■ **Work task**
An exact copy of every record is needed, with all pictures omitted.

■ **The input**
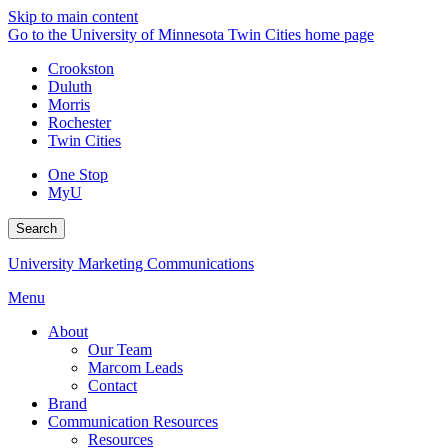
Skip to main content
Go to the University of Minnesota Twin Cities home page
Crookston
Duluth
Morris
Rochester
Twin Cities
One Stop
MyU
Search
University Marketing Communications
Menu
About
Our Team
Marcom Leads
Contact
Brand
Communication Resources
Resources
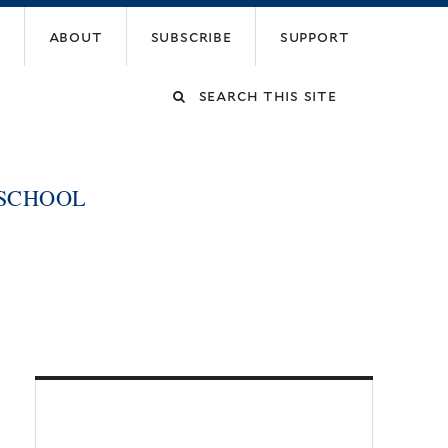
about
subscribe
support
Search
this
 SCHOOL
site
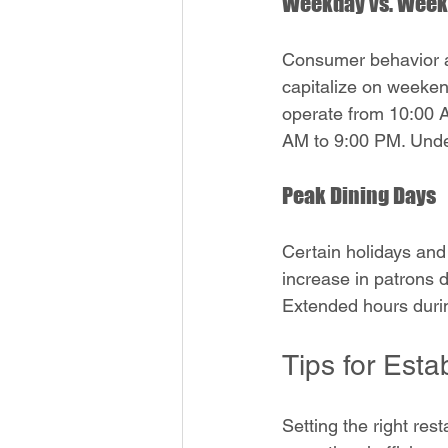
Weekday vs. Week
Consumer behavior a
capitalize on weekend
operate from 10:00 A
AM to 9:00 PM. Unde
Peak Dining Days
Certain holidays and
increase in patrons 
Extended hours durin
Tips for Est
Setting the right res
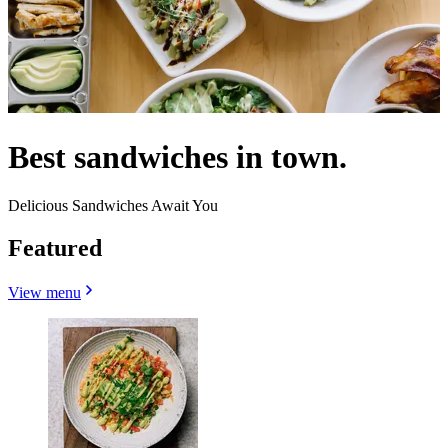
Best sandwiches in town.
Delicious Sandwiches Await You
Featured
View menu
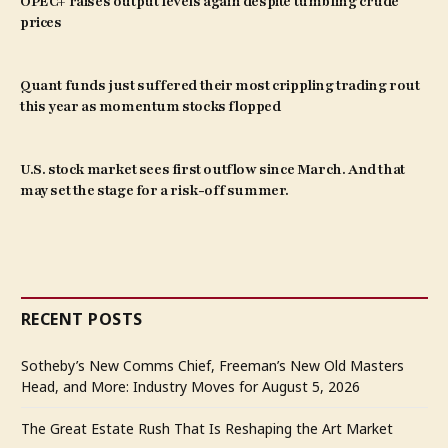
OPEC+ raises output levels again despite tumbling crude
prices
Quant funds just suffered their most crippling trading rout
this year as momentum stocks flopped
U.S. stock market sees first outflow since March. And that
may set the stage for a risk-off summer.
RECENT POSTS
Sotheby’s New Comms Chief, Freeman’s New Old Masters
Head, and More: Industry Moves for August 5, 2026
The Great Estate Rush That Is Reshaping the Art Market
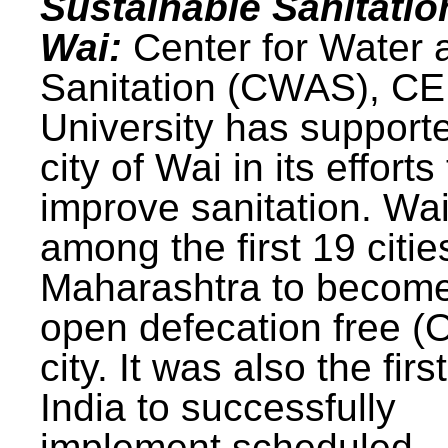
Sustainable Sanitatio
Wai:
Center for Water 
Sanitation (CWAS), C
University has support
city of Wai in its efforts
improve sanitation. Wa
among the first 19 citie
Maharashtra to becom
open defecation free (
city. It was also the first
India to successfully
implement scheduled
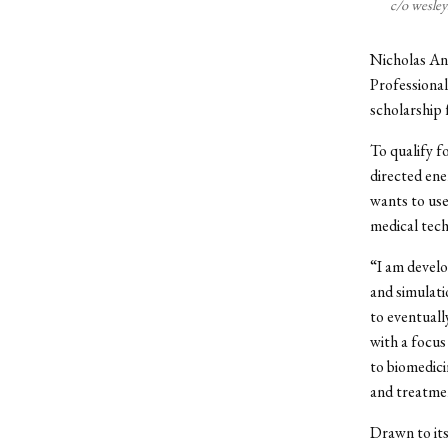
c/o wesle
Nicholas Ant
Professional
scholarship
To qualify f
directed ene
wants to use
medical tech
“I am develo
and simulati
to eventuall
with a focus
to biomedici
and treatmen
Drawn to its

■ **Written response**
Skip to main content
Go to the University of Minnesota Twin Cities home page
Crookston
Duluth
Morris
Rochester
Twin Cities
One Stop
MyU
Search
University Marketing Communications
Menu
About
Our Team
Marcom Leads
Contact
Brand
Communication Resources
Resources
about
subscribe
support
Search
this
 SCHOOL
site
Weekday vs. Week
Consumer behavior a
capitalize on weekend
operate from 10:00 A
AM to 9:00 PM. Unde
Peak Dining Days
Certain holidays and
increase in patrons 
Extended hours durin
Tips for Est
Setting the right res
Best sandwiches in town.
Delicious Sandwiches Await You
Featured
View menu
OPEC+ raises output levels again despite tumbling crude
prices
Quant funds just suffered their most crippling trading rout
this year as momentum stocks flopped
U.S. stock market sees first outflow since March. And that
may set the stage for a risk-off summer.
RECENT POSTS
Sotheby’s New Comms Chief, Freeman’s New Old Masters
Head, and More: Industry Moves for August 5, 2026
The Great Estate Rush That Is Reshaping the Art Market
Sustainable Sanitatio
Wai:
Center for Water 
Sanitation (CWAS), C
University has support
city of Wai in its efforts
improve sanitation. Wa
among the first 19 citie
Maharashtra to becom
open defecation free (
city. It was also the first
India to successfully
implement scheduled
c/o wesle
Nicholas Ant
Professional
scholarship
To qualify f
directed ene
wants to use
medical tech
“I am develo
and simulati
to eventuall
with a focus
to biomedici
and treatmen
Drawn to its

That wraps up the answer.